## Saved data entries

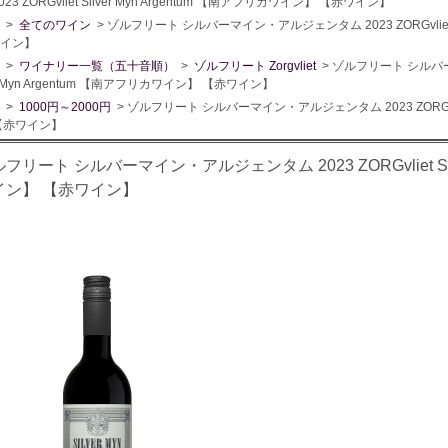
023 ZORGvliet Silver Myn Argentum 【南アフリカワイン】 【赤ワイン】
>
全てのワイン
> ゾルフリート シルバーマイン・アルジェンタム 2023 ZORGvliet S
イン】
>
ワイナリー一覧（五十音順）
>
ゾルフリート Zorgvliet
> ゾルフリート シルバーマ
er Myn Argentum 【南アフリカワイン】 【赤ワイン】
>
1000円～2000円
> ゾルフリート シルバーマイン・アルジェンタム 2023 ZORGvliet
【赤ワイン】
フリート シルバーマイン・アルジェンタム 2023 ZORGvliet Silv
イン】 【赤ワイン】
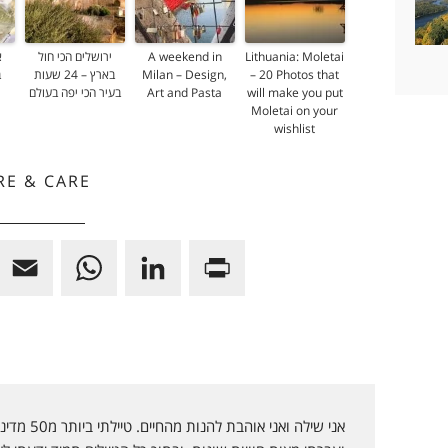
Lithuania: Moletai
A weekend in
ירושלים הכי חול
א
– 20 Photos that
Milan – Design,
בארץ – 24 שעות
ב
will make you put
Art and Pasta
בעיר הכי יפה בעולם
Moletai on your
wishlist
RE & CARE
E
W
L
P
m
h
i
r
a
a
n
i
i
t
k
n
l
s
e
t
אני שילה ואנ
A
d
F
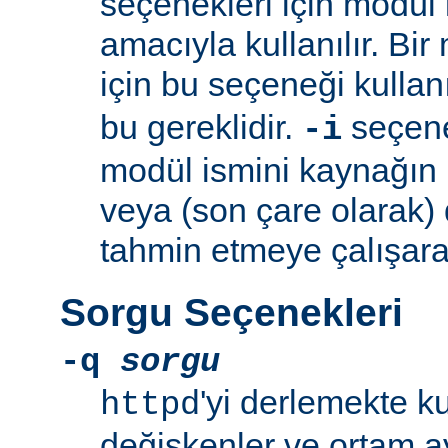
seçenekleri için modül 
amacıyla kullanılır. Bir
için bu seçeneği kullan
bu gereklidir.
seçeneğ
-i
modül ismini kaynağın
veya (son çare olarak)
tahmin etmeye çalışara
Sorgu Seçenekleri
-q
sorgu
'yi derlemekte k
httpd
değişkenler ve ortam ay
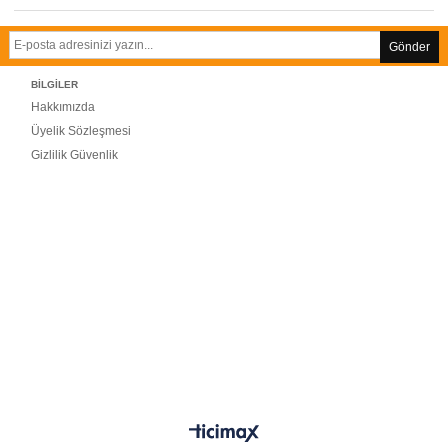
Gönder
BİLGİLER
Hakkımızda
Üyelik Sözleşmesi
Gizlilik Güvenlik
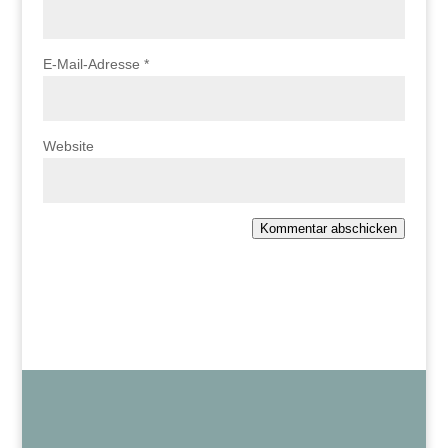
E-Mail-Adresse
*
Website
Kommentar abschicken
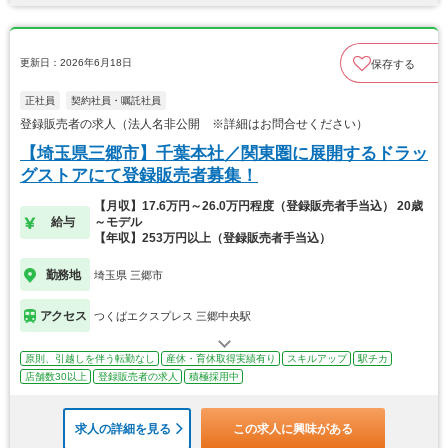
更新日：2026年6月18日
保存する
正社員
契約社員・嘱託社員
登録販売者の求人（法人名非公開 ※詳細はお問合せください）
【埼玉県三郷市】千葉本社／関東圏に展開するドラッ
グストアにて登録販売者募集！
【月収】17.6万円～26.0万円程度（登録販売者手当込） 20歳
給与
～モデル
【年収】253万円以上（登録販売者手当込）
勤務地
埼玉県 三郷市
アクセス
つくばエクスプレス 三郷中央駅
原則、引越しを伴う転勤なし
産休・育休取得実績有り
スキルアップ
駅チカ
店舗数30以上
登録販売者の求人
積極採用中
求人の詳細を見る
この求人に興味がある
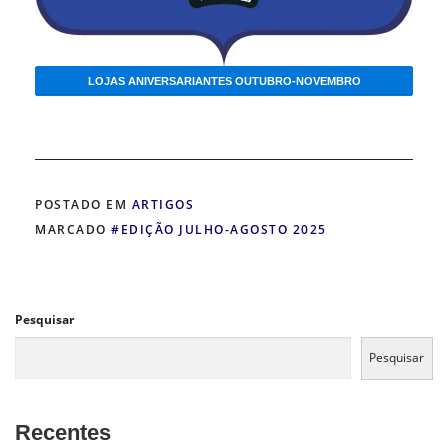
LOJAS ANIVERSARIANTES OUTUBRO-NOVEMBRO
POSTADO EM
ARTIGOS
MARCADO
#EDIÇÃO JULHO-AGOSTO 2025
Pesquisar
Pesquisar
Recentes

## Problem requirements
Check each line above for "ゾルフリート" and return the ones that have it.

## Answer to the problem
> ゾルフリート シルバーマイン・アルジェンタム 2023 ZORGvliet S
ゾルフリート Zorgvliet
> ゾルフリート シルバーマ
> ゾルフリート シルバーマイン・アルジェンタム 2023 ZORGvliet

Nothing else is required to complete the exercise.